In the Black Hills region, the growth of the Native American population has also been significant. Since 2000, the number of American Indians in the seven counties between Butte and Shannon counties has grown from 20,704 to 25,917. As a percentage of the total population, the Native American share rose from 12.1 percent to 13.1 percent. In Pennington County, particularly, nearly one in ten residents, and nearly one in six youth, was American Indian in 2013. (See the table below.)

Shannon County's total population has increased, and so has the number of American Indians, from 11,743 in 2000 to 13,114 in 2013. But while the total population has been on the rise, the share of Native Americans has dropped from 96.1 percent in 2010 to an estimated 92.9 percent in 2013.

Rapid City’s Population of Color

Rapid City is home to the greatest population of American Indians living away from the reservations. In 2010, American Indians accounted for 12.4 percent of the city’s population.

The two tables below provide county-level details in the Black Hills region for both Native Americans and all people of color. Find more data breakdowns in the sortable, exportable charts on the Demographics page of the South Dakota Dashboard. 

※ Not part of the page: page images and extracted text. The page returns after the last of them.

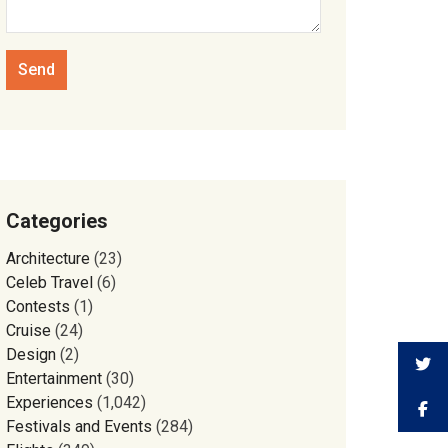
Categories
Architecture
(23)
Celeb Travel
(6)
Contests
(1)
Cruise
(24)
Design
(2)
Entertainment
(30)
Experiences
(1,042)
Festivals and Events
(284)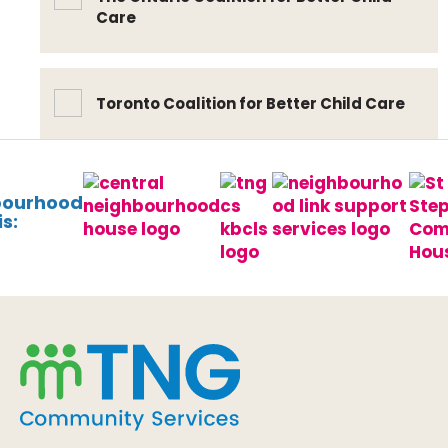
Care
Toronto Coalition for Better Child Care
bourhood
s: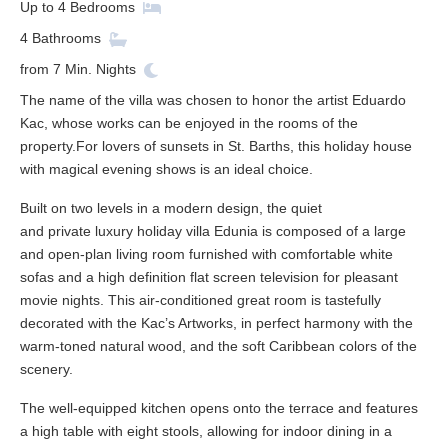
Up to
4
Bedrooms
4
Bathrooms
from
7
Min. Nights
The name of the villa was chosen to honor the artist Eduardo
Kac, whose works can be enjoyed in the rooms of the
property.For lovers of sunsets in St. Barths, this holiday house
with magical evening shows is an ideal choice.
Built on two levels in a modern design, the quiet
and private luxury holiday villa Edunia is composed of a large
and open-plan living room furnished with comfortable white
sofas and a high definition flat screen television for pleasant
movie nights. This air-conditioned great room is tastefully
decorated with the Kac’s Artworks, in perfect harmony with the
warm-toned natural wood, and the soft Caribbean colors of the
scenery.
The well-equipped kitchen opens onto the terrace and features
a high table with eight stools, allowing for indoor dining in a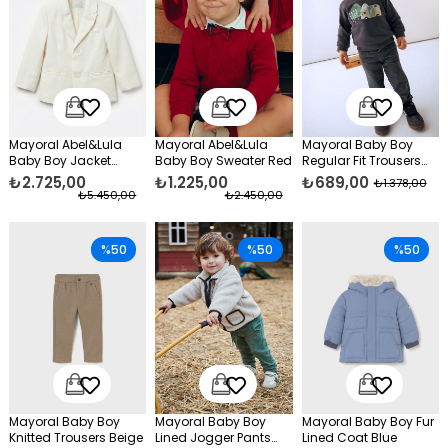
Mayoral Abel&Lula
Mayoral Abel&Lula
Mayoral Baby Boy
Baby Boy Jacket
Baby Boy Sweater Red
Regular Fit Trousers
Cream
Gray
₺2.725,00
₺1.225,00
₺689,00
₺1.378,00
₺5.450,00
₺2.450,00
%50
%50
%50
Mayoral Baby Boy
Mayoral Baby Boy
Mayoral Baby Boy Fur
Knitted Trousers Beige
Lined Jogger Pants
Lined Coat Blue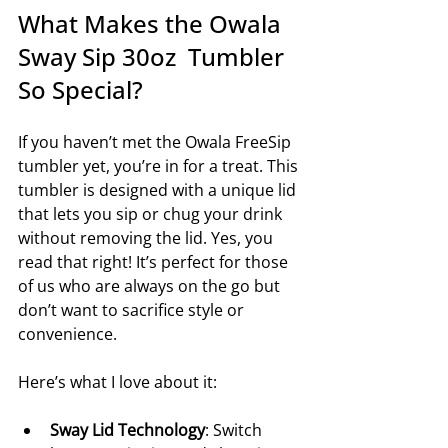
What Makes the Owala 
Sway Sip 30oz  Tumbler 
So Special?
If you haven’t met the Owala FreeSip 
tumbler yet, you’re in for a treat. This 
tumbler is designed with a unique lid 
that lets you sip or chug your drink 
without removing the lid. Yes, you 
read that right! It’s perfect for those 
of us who are always on the go but 
don’t want to sacrifice style or 
convenience.
Here’s what I love about it:
Sway Lid Technology
: Switch 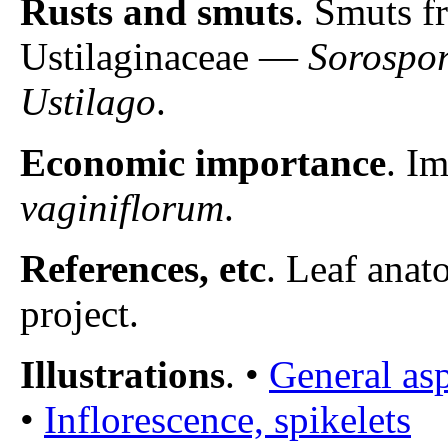
Rusts and smuts
. Smuts f
Ustilaginaceae —
Sorospo
Ustilago
.
Economic importance
. I
vaginiflorum
.
References, etc
. Leaf anat
project.
Illustrations
. •
General asp
•
Inflorescence, spikelets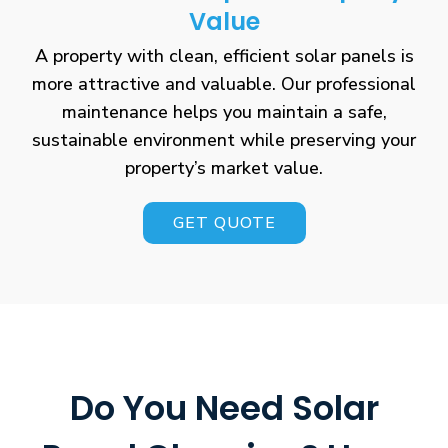
Value
A property with clean, efficient solar panels is
more attractive and valuable. Our professional
maintenance helps you maintain a safe,
sustainable environment while preserving your
property’s market value.
GET QUOTE
Do You Need Solar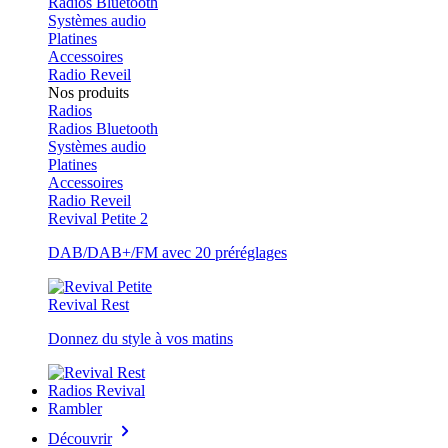
Radios Bluetooth
Systèmes audio
Platines
Accessoires
Radio Reveil
Nos produits
Radios
Radios Bluetooth
Systèmes audio
Platines
Accessoires
Radio Reveil
Revival Petite 2
DAB/DAB+/FM avec 20 préréglages
Revival Rest
Donnez du style à vos matins
Radios Revival
Rambler
Découvrir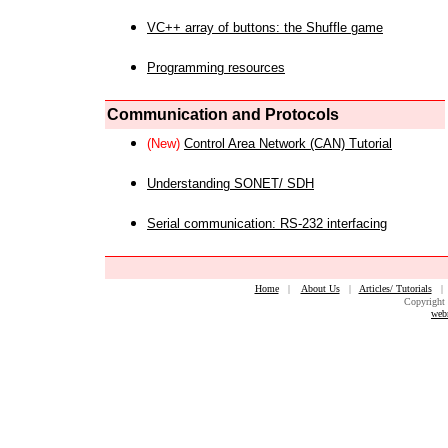
VC++ array of buttons: the Shuffle game
Programming resources
Communication and Protocols
(New)
Control Area Network (CAN) Tutorial
Understanding SONET/ SDH
Serial communication: RS-232 interfacing
Home
|
About Us
|
Articles/ Tutorials
Copyright 
web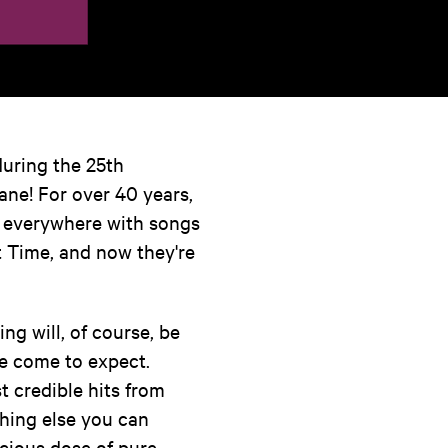
during the 25th
ane! For over 40 years,
t everywhere with songs
t Time, and now they're
ng will, of course, be
e come to expect.
t credible hits from
hing else you can
cious dose of pure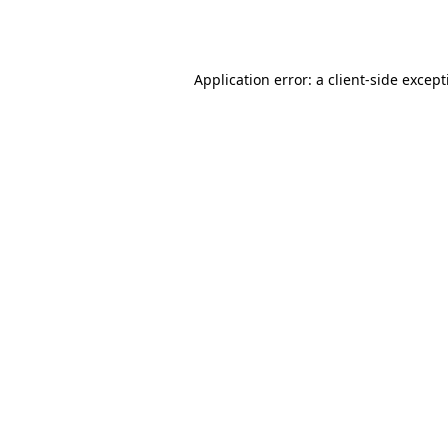
Application error: a
client
-side excep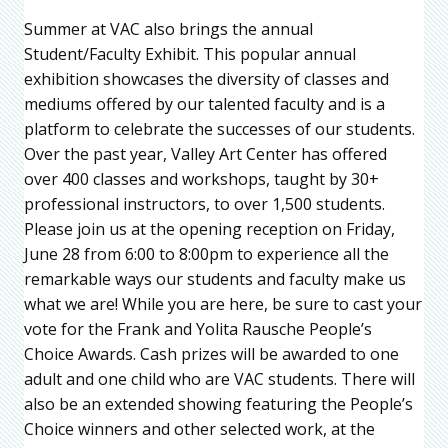
Summer at VAC also brings the annual
Student/Faculty Exhibit. This popular annual
exhibition showcases the diversity of classes and
mediums offered by our talented faculty and is a
platform to celebrate the successes of our students.
Over the past year, Valley Art Center has offered
over 400 classes and workshops, taught by 30+
professional instructors, to over 1,500 students.
Please join us at the opening reception on Friday,
June 28 from 6:00 to 8:00pm to experience all the
remarkable ways our students and faculty make us
what we are! While you are here, be sure to cast your
vote for the Frank and Yolita Rausche People’s
Choice Awards. Cash prizes will be awarded to one
adult and one child who are VAC students. There will
also be an extended showing featuring the People’s
Choice winners and other selected work, at the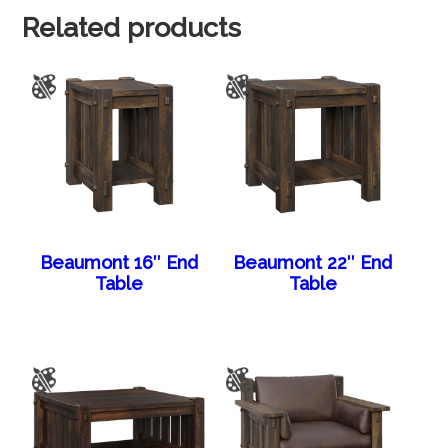
Related products
Beaumont 16″ End
Beaumont 22″ End
Table
Table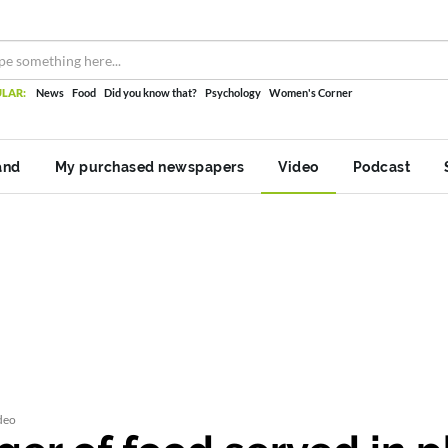
LAR:
News
Food
Did you know that?
Psychology
Women's Corner
and
My purchased newspapers
Video
Podcast
deo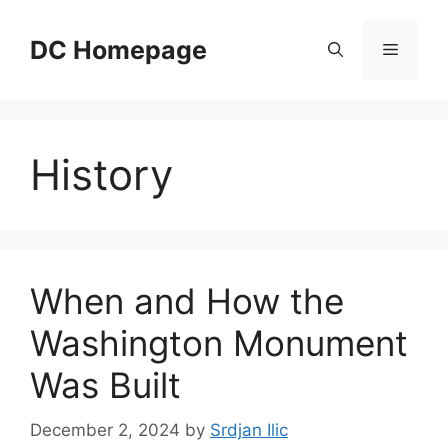
Skip
to
DC Homepage
Menu
content
History
When and How the
Washington Monument
Was Built
December 2, 2024
by
Srdjan Ilic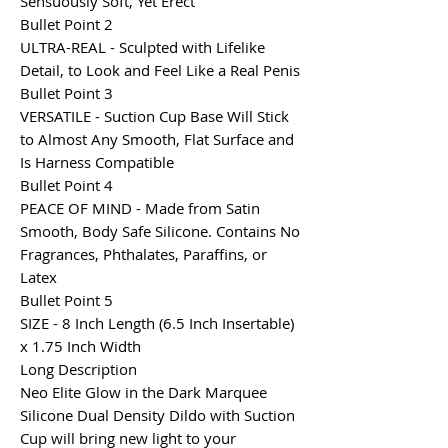
Sensuously Soft, Yet Erect
Bullet Point 2
ULTRA-REAL - Sculpted with Lifelike
Detail, to Look and Feel Like a Real Penis
Bullet Point 3
VERSATILE - Suction Cup Base Will Stick
to Almost Any Smooth, Flat Surface and
Is Harness Compatible
Bullet Point 4
PEACE OF MIND - Made from Satin
Smooth, Body Safe Silicone. Contains No
Fragrances, Phthalates, Paraffins, or
Latex
Bullet Point 5
SIZE - 8 Inch Length (6.5 Inch Insertable)
x 1.75 Inch Width
Long Description
Neo Elite Glow in the Dark Marquee
Silicone Dual Density Dildo with Suction
Cup will bring new light to your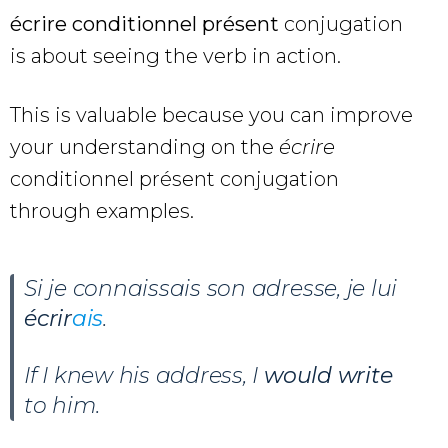
écrire conditionnel présent
conjugation
is about seeing the verb in action.
This is valuable because you can improve
your understanding on the
écrire
conditionnel présent conjugation
through examples.
Si je connaissais son adresse, je lui
écrir
ais
.
If I knew his address, I
would write
to him.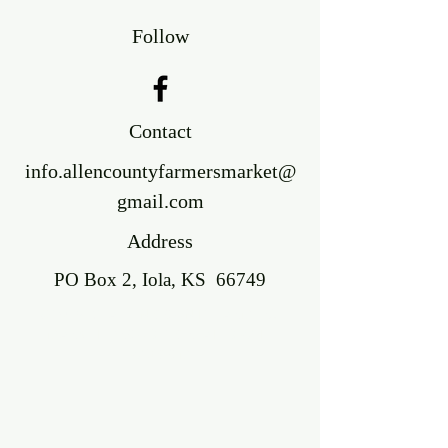
Follow
Contact
info.allencountyfarmersmarket@
gmail.com
Address
PO Box 2, Iola, KS 66749
©2018 BY ALLEN COUNTY FARMERS'
MARKET. PROUDLY CREATED WITH
WIX.COM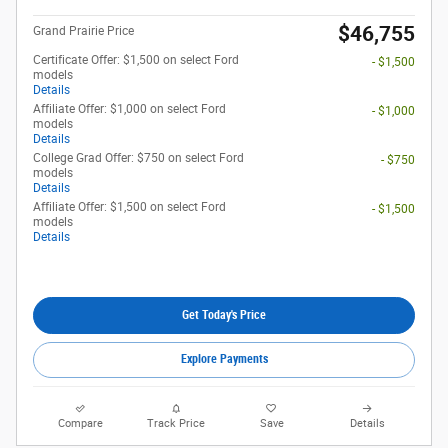
$46,755
Grand Prairie Price
Certificate Offer: $1,500 on select Ford
- $1,500
models
Details
Affiliate Offer: $1,000 on select Ford
- $1,000
models
Details
College Grad Offer: $750 on select Ford
- $750
models
Details
Affiliate Offer: $1,500 on select Ford
- $1,500
models
Details
Get Today's Price
Explore Payments
Compare
Track Price
Save
Details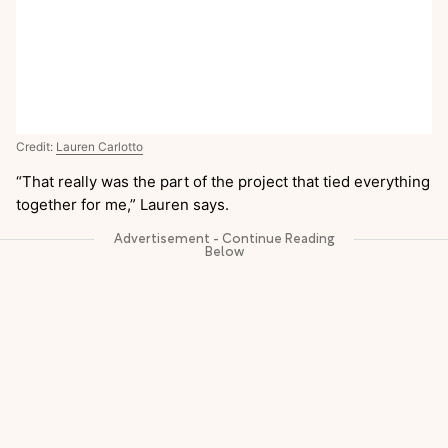
Credit:
Lauren Carlotto
“That really was the part of the project that tied everything
together for me,” Lauren says.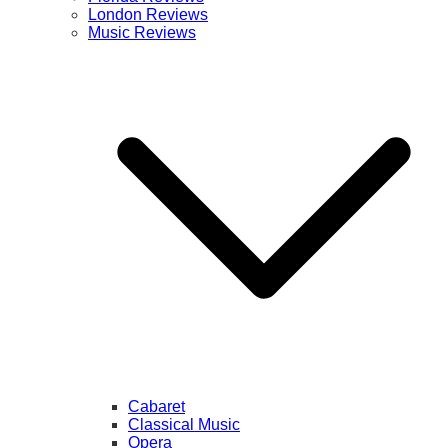
London Reviews
Music Reviews
Cabaret
Classical Music
Opera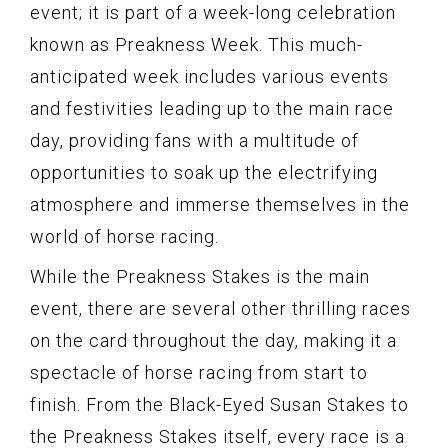
event; it is part of a week-long celebration
known as Preakness Week. This much-
anticipated week includes various events
and festivities leading up to the main race
day, providing fans with a multitude of
opportunities to soak up the electrifying
atmosphere and immerse themselves in the
world of horse racing.
While the Preakness Stakes is the main
event, there are several other thrilling races
on the card throughout the day, making it a
spectacle of horse racing from start to
finish. From the Black-Eyed Susan Stakes to
the Preakness Stakes itself, every race is a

Native Population By County

  COUNTY

  2000 PERCENT

  2000 POPULATION   2013 PERCENT    2013 POPULATION
  Butte    1.6%    150    2%    202
  Custer    3.1%    227    3.4%    292
  Fall River    6.1%    451    7%    479
  Lawrence    2.2%    476    2.3%   569
  Meade    2%   495    2.9%   790
  Pennington    7.1%   7,162    9.9%   10,471
  Shannon    94.2%   11,743    92.9%   13,114
  South Dakota     8.1%   62,283    8.9%   75,233

Persons Of Color Population By County 

  COUNTY   2000 PERCENT   2000 POPULATION    2013 PERCENT    2013 POPULATION
  Butte    5.9%    537    8.4%    872
  Custer    6.6%    481    9.3%    784
  Fall River    10.7%    797    14.3%    975
  Lawrence    5.4%    1,171    9.2%   2,289
  Meade    8.4%   2,041    12%   3,264
  Pennington    14.4%   12,768    19.6%   20,727
  Shannon    95.6%   11,912    95.2%   13,438
  South Dakota     12%   90,259    16.7%   141,230

About The Series 

The Black Hills Knowledge Network's Native Data Series examines what the available data shows about Native Americans living in the Black Hills region of South Dakota. As the state's and region's largest racial minority, the data often shows distinct differences from the white majority in some categories, while in other categories the data shows close similarities. This series seeks to examine both situations so we all can better understand, respond to and plan for decisions that would affect Natives and non-Natives alike.